Come va il mercato dei super yacht?
“È un mercato che tiene, il numero delle unità è più o meno stabile. È inoltre un mercato che manifesta delle esigenze di natura particolare legate a un luxury rate molto alto in quel segmento. Questo luxury rate per un marina, fra le altre cose, si traduce nella capacità di erogare energia elettrica in base alla richiesta crescente. Oggi, per una barca di 40 metri ci possono volere 250 Ampere rispetto ai 125 di dieci anni fa. Il marina dovrebbe attrezzarsi per erogare una grande quantità di corrente, considerando il caro prezzi attuale, il che è un problema che si risolve abbassando il costo dell’energia per il porto tramite accordi con i supplier energetici che impongano loro di fornire energia elettrica da fonti rinnovabili che, come noto, ha un costo di produzione notevolmente inferiore alle fonti tradizionali. In questo modo si potrà concorrere a un prezzo internazionalmente competitivo.”
È per questo che i super yacht e gli yacht restano in rada con il generatore acceso?
“Qui sta il problema, una barca di 50 metri è un albergo di lusso e non ha difficoltà a stare in rada. Per farla venire in porto e generare indotto, il fattore ‘offerta di corrente elettrica’ è fondamentale. Il porto deve essere in grado di offrire un pacchetto giornaliero che includa l’energia elettrica.”
E per quanto riguarda la fornitura di acqua dolce?
“Servono i dissalatori marini, ciò consentirebbe di abbattere il costo dell’approvvigionamento idrico rendendoci competitivi per esempio con la Spagna che già produce tantissimo con i dissalatori.”
Cos’altro devono fare i marina per diventare attrattivi per i super yacht?
“C’è l’esigenza di sviluppare servizi per gli yacht superiori ai 18/20 metri. Durante la bassa stagione dobbiamo essere nella condizione di offrire agli equipaggi i giusti collegamenti, serve poi un waterfront gradevole, una lounge accogliente e servono servizi dedicati soprattutto nei periodi di alta stagione.”
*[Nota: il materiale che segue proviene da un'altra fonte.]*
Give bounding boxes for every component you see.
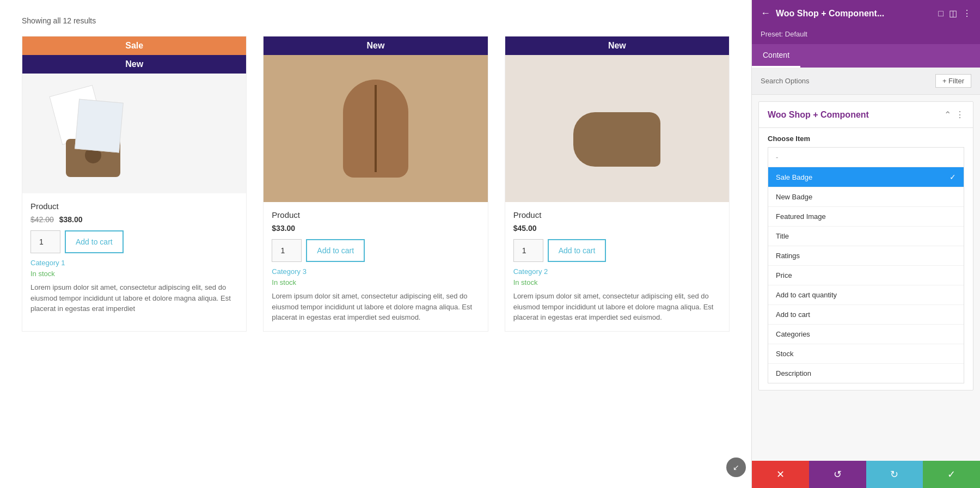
- search-options-bar: Search Options + Filter: [752, 68, 980, 95]
- dropdown-item-label: New Badge: [776, 193, 812, 201]
- showing-results: Showing all 12 results: [22, 16, 730, 25]
- panel-tabs: Content: [752, 44, 980, 68]
- dropdown-item-label: Categories: [776, 330, 810, 338]
- component-title: Woo Shop + Component: [768, 110, 944, 120]
- dropdown-item-label: Stock: [776, 350, 794, 358]
- product-card-3: New Product $45.00 Add to cart Category …: [505, 36, 730, 332]
- badge-container-2: New: [264, 36, 487, 55]
- dropdown-list: - Sale Badge ✓ New Badge Featured Image …: [768, 147, 964, 383]
- panel-header-icons: □ ◫ ⋮: [938, 8, 971, 19]
- product-price-1: $42.00 $38.00: [30, 215, 238, 224]
- dropdown-item-price[interactable]: Price: [768, 266, 964, 285]
- panel-title: Woo Shop + Component...: [776, 9, 933, 19]
- add-to-cart-button-1[interactable]: Add to cart: [65, 230, 124, 253]
- dropdown-item-label: Add to cart quantity: [776, 291, 837, 299]
- collapse-icon[interactable]: ⌃: [944, 109, 951, 120]
- dropdown-item-categories[interactable]: Categories: [768, 325, 964, 344]
- price-new-1: $38.00: [59, 215, 83, 224]
- dropdown-item-label: Price: [776, 271, 792, 279]
- price-3: $45.00: [513, 224, 537, 233]
- add-to-cart-button-2[interactable]: Add to cart: [306, 239, 365, 262]
- panel-header: ← Woo Shop + Component... □ ◫ ⋮: [752, 0, 980, 27]
- filter-button[interactable]: + Filter: [935, 74, 971, 88]
- save-button[interactable]: ✓: [923, 461, 980, 488]
- sale-badge-1: Sale: [22, 36, 246, 55]
- add-to-cart-row-2: Add to cart: [272, 239, 479, 262]
- dropdown-item-label: Title: [776, 232, 789, 240]
- product-info-1: Product $42.00 $38.00 Add to cart Catego…: [22, 193, 246, 322]
- product-card-1: Sale New Product $42.00 $38.00 Add to ca…: [22, 36, 247, 332]
- dropdown-item-label: Sale Badge: [776, 173, 812, 181]
- add-to-cart-button-3[interactable]: Add to cart: [548, 239, 607, 262]
- bag-shape: [343, 80, 408, 178]
- dropdown-item-add-to-cart-quantity[interactable]: Add to cart quantity: [768, 285, 964, 305]
- price-2: $33.00: [272, 224, 295, 233]
- product-description-2: Lorem ipsum dolor sit amet, consectetur …: [272, 291, 479, 323]
- dropdown-item-ratings[interactable]: Ratings: [768, 246, 964, 266]
- product-info-2: Product $33.00 Add to cart Category 3 In…: [264, 202, 487, 331]
- add-to-cart-row-3: Add to cart: [513, 239, 721, 262]
- products-grid: Sale New Product $42.00 $38.00 Add to ca…: [22, 36, 730, 332]
- component-header: Woo Shop + Component ⌃ ⋮: [759, 102, 973, 128]
- dropdown-item-label: Description: [776, 369, 811, 377]
- scroll-indicator: ↙: [726, 457, 746, 477]
- scroll-icon: ↙: [733, 463, 739, 472]
- redo-button[interactable]: ↻: [866, 461, 923, 488]
- dropdown-item-new-badge[interactable]: New Badge: [768, 187, 964, 207]
- price-old-1: $42.00: [30, 215, 54, 224]
- fullscreen-icon[interactable]: □: [938, 9, 944, 19]
- product-image-3: [505, 55, 729, 202]
- dropdown-item-featured-image[interactable]: Featured Image: [768, 207, 964, 227]
- dropdown-item-title[interactable]: Title: [768, 227, 964, 246]
- more-icon[interactable]: ⋮: [963, 8, 971, 19]
- badge-container-1: Sale New: [22, 36, 246, 74]
- new-badge-1: New: [22, 55, 246, 74]
- bottom-toolbar: ✕ ↺ ↻ ✓: [752, 461, 980, 488]
- product-category-1[interactable]: Category 1: [30, 259, 238, 267]
- badge-container-3: New: [505, 36, 729, 55]
- quantity-input-2[interactable]: [272, 239, 302, 262]
- new-badge-2: New: [264, 36, 487, 55]
- component-header-icons: ⌃ ⋮: [944, 109, 964, 120]
- component-section: Woo Shop + Component ⌃ ⋮ Choose Item - S…: [758, 101, 973, 391]
- preset-text[interactable]: Preset: Default: [761, 30, 807, 38]
- product-category-2[interactable]: Category 3: [272, 267, 479, 276]
- product-price-2: $33.00: [272, 224, 479, 233]
- main-content: Showing all 12 results Sale New Product …: [0, 0, 751, 488]
- product-description-1: Lorem ipsum dolor sit amet, consectetur …: [30, 282, 238, 314]
- dropdown-item-stock[interactable]: Stock: [768, 344, 964, 364]
- product-name-3: Product: [513, 210, 721, 219]
- cancel-button[interactable]: ✕: [752, 461, 809, 488]
- split-icon[interactable]: ◫: [949, 8, 957, 19]
- product-stock-2: In stock: [272, 278, 479, 286]
- dropdown-item-add-to-cart[interactable]: Add to cart: [768, 305, 964, 325]
- product-category-3[interactable]: Category 2: [513, 267, 721, 276]
- check-icon: ✓: [950, 173, 956, 181]
- tab-content[interactable]: Content: [752, 44, 800, 68]
- product-stock-1: In stock: [30, 270, 238, 278]
- add-to-cart-row-1: Add to cart: [30, 230, 238, 253]
- shoe-shape: [573, 112, 660, 167]
- panel-body: Search Options + Filter Woo Shop + Compo…: [752, 68, 980, 461]
- product-name-2: Product: [272, 210, 479, 219]
- dropdown-item-description[interactable]: Description: [768, 364, 964, 383]
- new-badge-3: New: [505, 36, 729, 55]
- dropdown-item-dash[interactable]: -: [768, 148, 964, 167]
- product-image-1: [22, 74, 246, 193]
- right-panel: ← Woo Shop + Component... □ ◫ ⋮ Preset: …: [751, 0, 980, 488]
- dropdown-item-label: Featured Image: [776, 212, 826, 221]
- component-more-icon[interactable]: ⋮: [955, 109, 964, 120]
- quantity-input-3[interactable]: [513, 239, 543, 262]
- dropdown-item-label: Ratings: [776, 252, 800, 260]
- undo-button[interactable]: ↺: [809, 461, 866, 488]
- search-options-label: Search Options: [761, 77, 930, 85]
- choose-item-label: Choose Item: [759, 128, 973, 147]
- camera-icon: [66, 139, 120, 177]
- back-icon[interactable]: ←: [761, 8, 770, 19]
- panel-preset-bar: Preset: Default: [752, 27, 980, 44]
- quantity-input-1[interactable]: [30, 230, 60, 253]
- product-card-2: New Product $33.00 Add to cart Category …: [263, 36, 488, 332]
- product-info-3: Product $45.00 Add to cart Category 2 In…: [505, 202, 729, 331]
- product-stock-3: In stock: [513, 278, 721, 286]
- dropdown-item-sale-badge[interactable]: Sale Badge ✓: [768, 167, 964, 187]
Ha avuto esperienza con i super yacht oggetto di sanzioni internazionali o ha dovuto “gestire” eventuali sequestri?
“Il problema di queste barche è rappresentato dai costi. Le sanzioni hanno un costo per chi le ha create. Il problema è con il governo russo e non con i russi in generale. In particolare il sequestro di un super yacht ha dei costi importanti che ricadono sullo Stato. Direttamente, fino a maggio di quest’anno, quando ero ancora a Marina di Portisco, non ho avuto diretto coinvolgimento in questa fattispecie. Ma, ripeto, i colleghi che ne hanno fatto esperienza riferiscono che il vero problema è di chi paga le spese di ormeggio, consumi e manutenzione del super yacht. Sono navi di fatto e non possono essere abbandonate a sé stesse, anche perché, qualora dovessero essere riconsegnate all’armatore, andrebbero restituite nello stato di fatto in cui sono state sequestrate.”